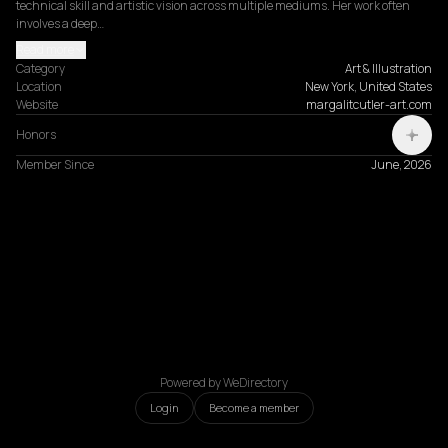
technical skill and artistic vision across multiple mediums. Her work often 
involves a deep…
Read more
Category
Art & Illustration
Location
New York, United States
Website
margalitcutler-art.com
Honors
Member Since
June, 2026
Powered by WeDirectory
Login
Become a member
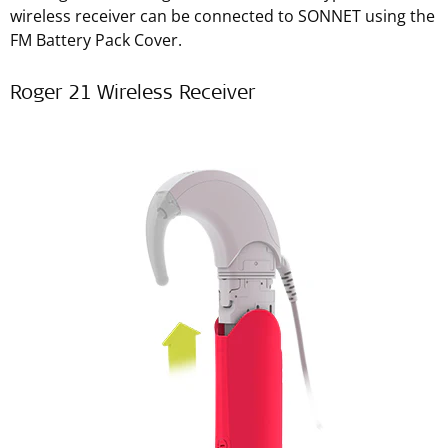
wireless receiver can be connected to SONNET using the
FM Battery Pack Cover.
Roger 21 Wireless Receiver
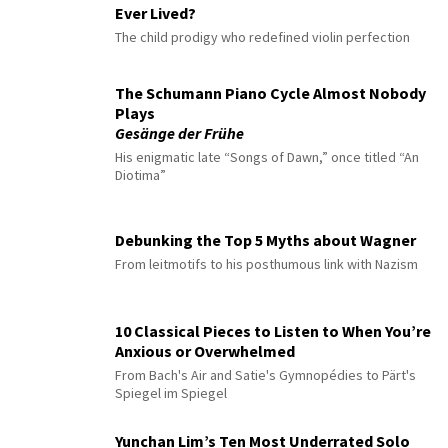
Ever Lived?
The child prodigy who redefined violin perfection
The Schumann Piano Cycle Almost Nobody
Plays
Gesänge der Frühe
His enigmatic late “Songs of Dawn,” once titled “An
Diotima”
Debunking the Top 5 Myths about Wagner
From leitmotifs to his posthumous link with Nazism
10 Classical Pieces to Listen to When You’re
Anxious or Overwhelmed
From Bach's Air and Satie's Gymnopédies to Pärt's
Spiegel im Spiegel
Yunchan Lim’s Ten Most Underrated Solo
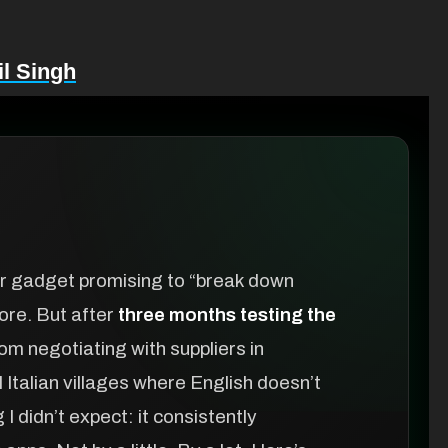
l Singh
her gadget promising to “break down
fore. But after
three months testing the
m negotiating with suppliers in
 Italian villages where English doesn’t
 didn’t expect: it consistently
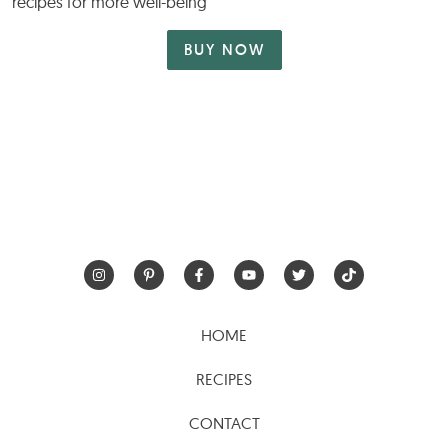
recipes for more well-being
BUY NOW
HOME
RECIPES
CONTACT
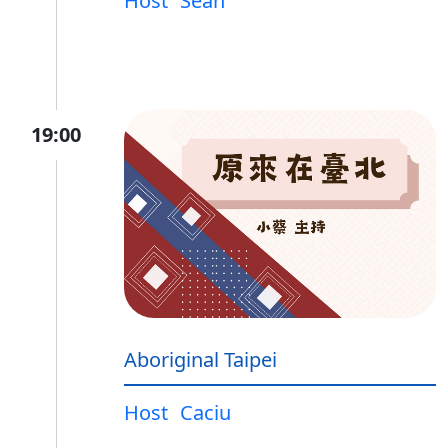
Host
Sean
19:00
Aboriginal Taipei
Host
Caciu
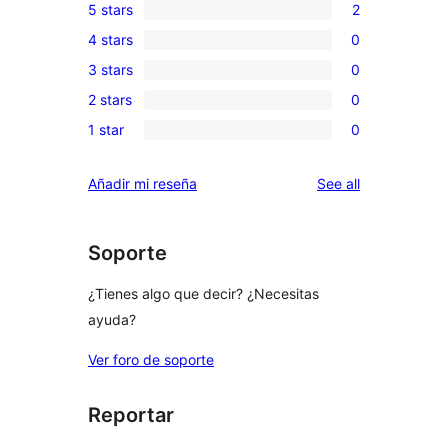
5 stars
2
2
4 stars
0
5-
0
3 stars
0
star
4-
0
reviews
2 stars
0
star
3-
0
reviews
1 star
0
star
2-
0
reviews
star
1-
reviews
Añadir mi reseña
See all
reviews
star
reviews
Soporte
¿Tienes algo que decir? ¿Necesitas
ayuda?
Ver foro de soporte
Reportar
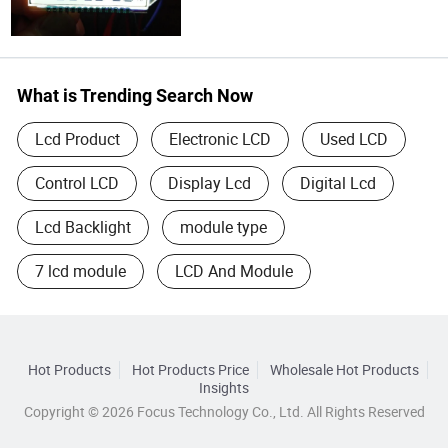
What is Trending Search Now
Lcd Product
Electronic LCD
Used LCD
Control LCD
Display Lcd
Digital Lcd
Lcd Backlight
module type
7 lcd module
LCD And Module
Hot Products
Hot Products Price
Wholesale Hot Products
Insights
Copyright © 2026 Focus Technology Co., Ltd. All Rights Reserved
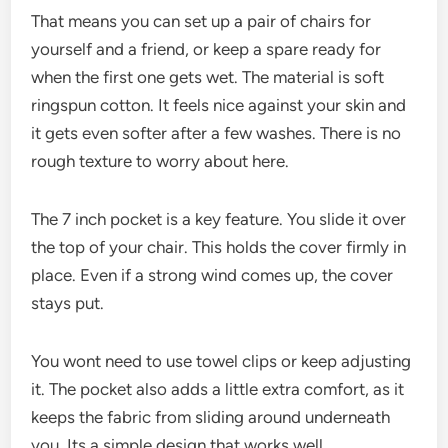
That means you can set up a pair of chairs for
yourself and a friend, or keep a spare ready for
when the first one gets wet. The material is soft
ringspun cotton. It feels nice against your skin and
it gets even softer after a few washes. There is no
rough texture to worry about here.
The 7 inch pocket is a key feature. You slide it over
the top of your chair. This holds the cover firmly in
place. Even if a strong wind comes up, the cover
stays put.
You wont need to use towel clips or keep adjusting
it. The pocket also adds a little extra comfort, as it
keeps the fabric from sliding around underneath
you. Its a simple design that works well.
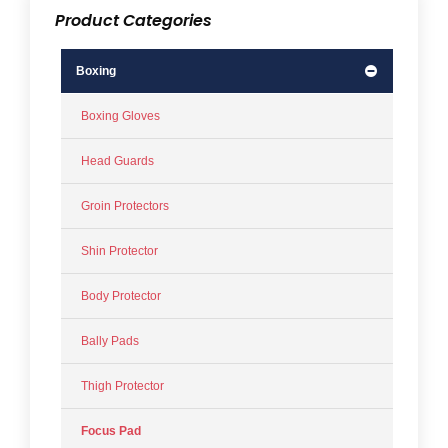
Product Categories
Boxing
Boxing Gloves
Head Guards
Groin Protectors
Shin Protector
Body Protector
Bally Pads
Thigh Protector
Focus Pad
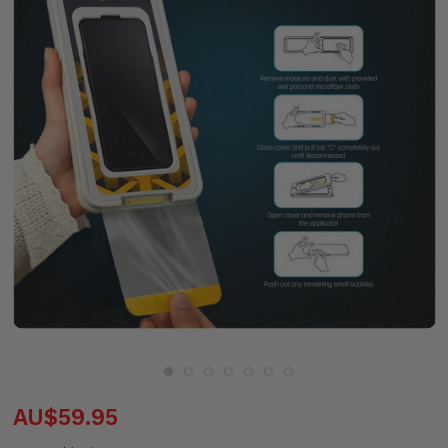
AU$59.95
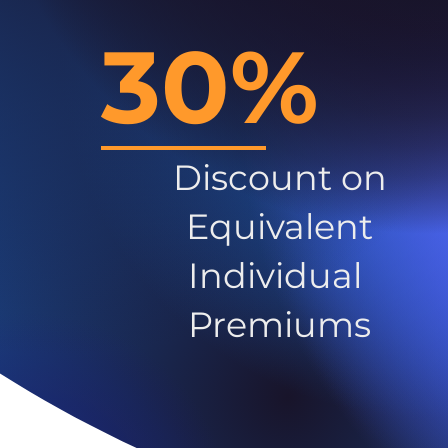
30%
Discount on
Equivalent
Individual
Premiums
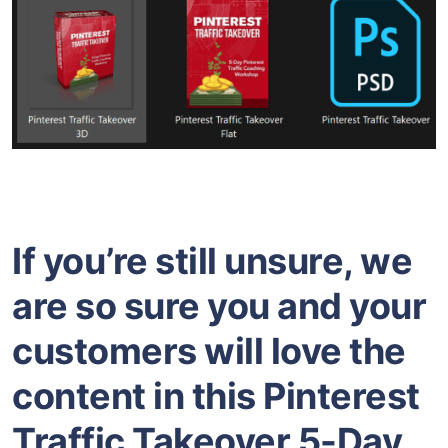
If you’re still unsure, we
are so sure you and your
customers will love the
content in this Pinterest
Traffic Takeover 5-Day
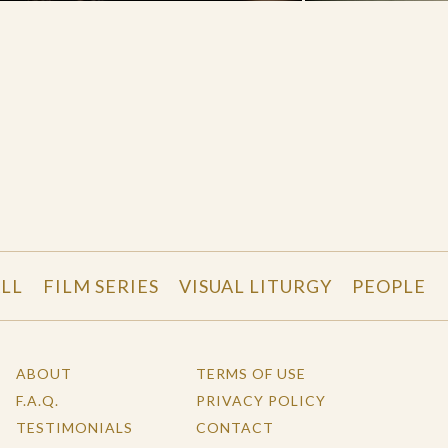
LL
FILM SERIES
VISUAL LITURGY
PEOPLE
ABOUT
TERMS OF USE
F.A.Q.
PRIVACY POLICY
TESTIMONIALS
CONTACT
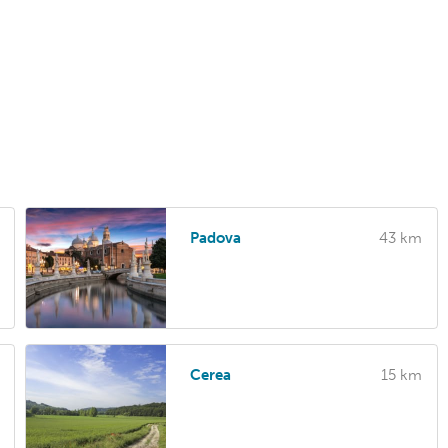
Padova
43 km
Cerea
15 km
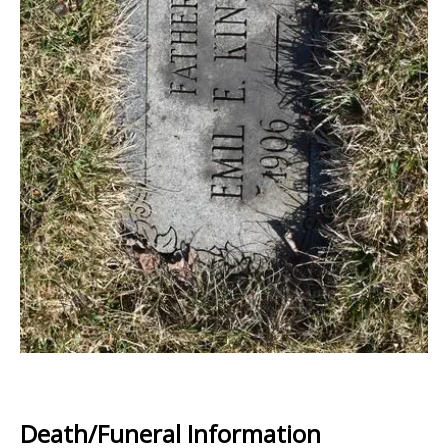
Death/Funeral Information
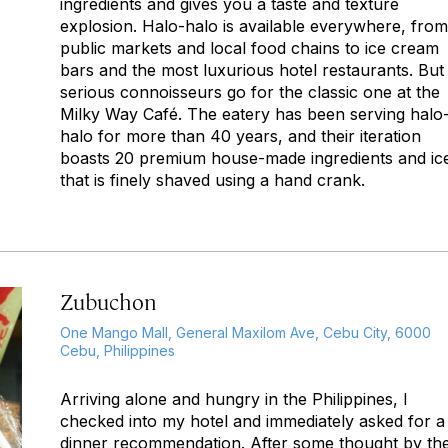
ingredients and gives you a taste and texture
explosion.
Halo-halo
is available everywhere, from
public markets and local food chains to ice cream
bars and the most luxurious hotel restaurants. But
serious connoisseurs go for the classic one at the
Milky Way Café. The eatery has been serving
halo
halo
for more than 40 years, and their iteration
boasts 20 premium house-made ingredients and ic
that is finely shaved using a hand crank.
Zubuchon
One Mango Mall, General Maxilom Ave, Cebu City, 6000
Cebu, Philippines
Arriving alone and hungry in the Philippines, I
checked into my hotel and immediately asked for a
dinner recommendation. After some thought by th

● ● ● ● ● ● ●

> EXERCISE
In the listing above, find the line containing "place. Even if" and the line containing "Head Guards", then return both of them and every line between, exactly, without pictures.

> THE COMPLETED TASK
place. Even if a strong wind comes up, the cover
stays put.
You wont need to use towel clips or keep adjusting
it. The pocket also adds a little extra comfort, as it
keeps the fabric from sliding around underneath
you. Its a simple design that works well.
Product Categories
Boxing
Boxing Gloves
Head Guards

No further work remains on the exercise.